Queer as Folk (2000)
Though it is a treat to see gay drama on American television, this show sadly misses the mark. The characters are horribly two-dimensional. None of them evoked any sympathy from me, with the possible exception of Justin Taylor, the 17-year old "run-away." In fact, the scene between him and ad-exec. Brian Kinney where Justin admits it was his first time having sex, and Brian relived his first time at age 14, was the most tender and engaging scene in the whole episode. But such moments were few and far between. Probably, the biggest problem with the first episode was that the narrator, Michael Novotny (Hal Sparks), really got on my nerves in a bad way.

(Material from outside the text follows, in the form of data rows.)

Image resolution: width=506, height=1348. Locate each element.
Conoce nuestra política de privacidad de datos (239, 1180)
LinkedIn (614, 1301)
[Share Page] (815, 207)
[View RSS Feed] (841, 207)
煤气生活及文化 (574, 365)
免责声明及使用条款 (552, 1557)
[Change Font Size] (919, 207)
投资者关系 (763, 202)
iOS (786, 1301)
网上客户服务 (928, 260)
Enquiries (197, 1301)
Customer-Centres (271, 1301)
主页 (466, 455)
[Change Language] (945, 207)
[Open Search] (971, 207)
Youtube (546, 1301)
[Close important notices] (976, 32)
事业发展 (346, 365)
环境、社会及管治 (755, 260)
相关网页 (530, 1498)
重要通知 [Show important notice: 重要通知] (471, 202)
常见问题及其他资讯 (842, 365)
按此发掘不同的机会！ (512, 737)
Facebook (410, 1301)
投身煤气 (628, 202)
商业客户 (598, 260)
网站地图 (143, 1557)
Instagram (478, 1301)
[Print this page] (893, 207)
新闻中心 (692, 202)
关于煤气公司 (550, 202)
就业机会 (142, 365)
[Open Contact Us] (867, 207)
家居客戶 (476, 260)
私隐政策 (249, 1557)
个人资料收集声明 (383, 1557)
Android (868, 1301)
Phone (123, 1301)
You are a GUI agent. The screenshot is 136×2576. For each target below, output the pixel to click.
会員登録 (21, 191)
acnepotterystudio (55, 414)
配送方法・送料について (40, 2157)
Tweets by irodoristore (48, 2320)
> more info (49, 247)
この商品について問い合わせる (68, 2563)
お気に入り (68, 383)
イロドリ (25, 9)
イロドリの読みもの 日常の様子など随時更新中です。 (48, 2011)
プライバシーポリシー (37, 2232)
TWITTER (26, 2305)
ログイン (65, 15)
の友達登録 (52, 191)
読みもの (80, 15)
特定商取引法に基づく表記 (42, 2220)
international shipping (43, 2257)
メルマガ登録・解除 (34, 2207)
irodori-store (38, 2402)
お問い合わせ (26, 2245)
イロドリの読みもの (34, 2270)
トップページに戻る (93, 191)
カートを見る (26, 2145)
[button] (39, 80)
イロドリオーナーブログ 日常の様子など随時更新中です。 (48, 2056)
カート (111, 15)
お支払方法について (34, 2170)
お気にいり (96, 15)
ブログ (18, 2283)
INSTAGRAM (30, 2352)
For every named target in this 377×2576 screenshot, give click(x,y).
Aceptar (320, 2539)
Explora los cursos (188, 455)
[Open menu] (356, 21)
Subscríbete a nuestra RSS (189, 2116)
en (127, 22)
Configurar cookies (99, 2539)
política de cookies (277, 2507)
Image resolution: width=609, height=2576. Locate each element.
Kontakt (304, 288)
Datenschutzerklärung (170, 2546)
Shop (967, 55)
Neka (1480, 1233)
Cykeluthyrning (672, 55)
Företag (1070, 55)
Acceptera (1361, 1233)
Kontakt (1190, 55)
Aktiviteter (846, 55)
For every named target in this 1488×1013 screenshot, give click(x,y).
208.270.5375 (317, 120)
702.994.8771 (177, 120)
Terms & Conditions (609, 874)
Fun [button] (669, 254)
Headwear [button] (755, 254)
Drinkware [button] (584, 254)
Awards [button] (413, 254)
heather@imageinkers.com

After a while, I just didn't care what he had to say about anything. It's the kiss of death when your narrator turns you off. You disengage. Which is exactly what I did about halfway through the story. I won't give up on QAF just yet. Hopefully it will improve with time and the characters will gain some badly needed depth. Otherwise, perhaps I should just search for the British original on DVD.
Kings and Desperate Men (1981)
Overly long and often aimless hostage story with lots of funky camera angles that try to convey confusion -- though one need not look much farther than the plot for that. Good performances by McGoohan & Kanner (who worked together on McGoohan's THE PRISONER), but overall, the poor plot drags it down.
Common Ground (2000)
COMMON GROUND sports excellent acting and generally very strong writing as it tackles different shadings of the gay experience in a small town setting. Small towns can be most unforgiving about differences, especially differences that are hated and feared, like homosexuality. This was brought across quite well in COMMON GROUND which traces gay/lesbian life in three different time settings: 50s, 70s, and the present day. By far the strongest segments were the first two. The last, written by Harvey Feirstein, was lighter in nature, which isn't a bad thing, but the characters were not as fleshed out as in the prior segments. Overall, though, it is an excellent show and a must see for everyone to get a glimpse of the gay experience in America.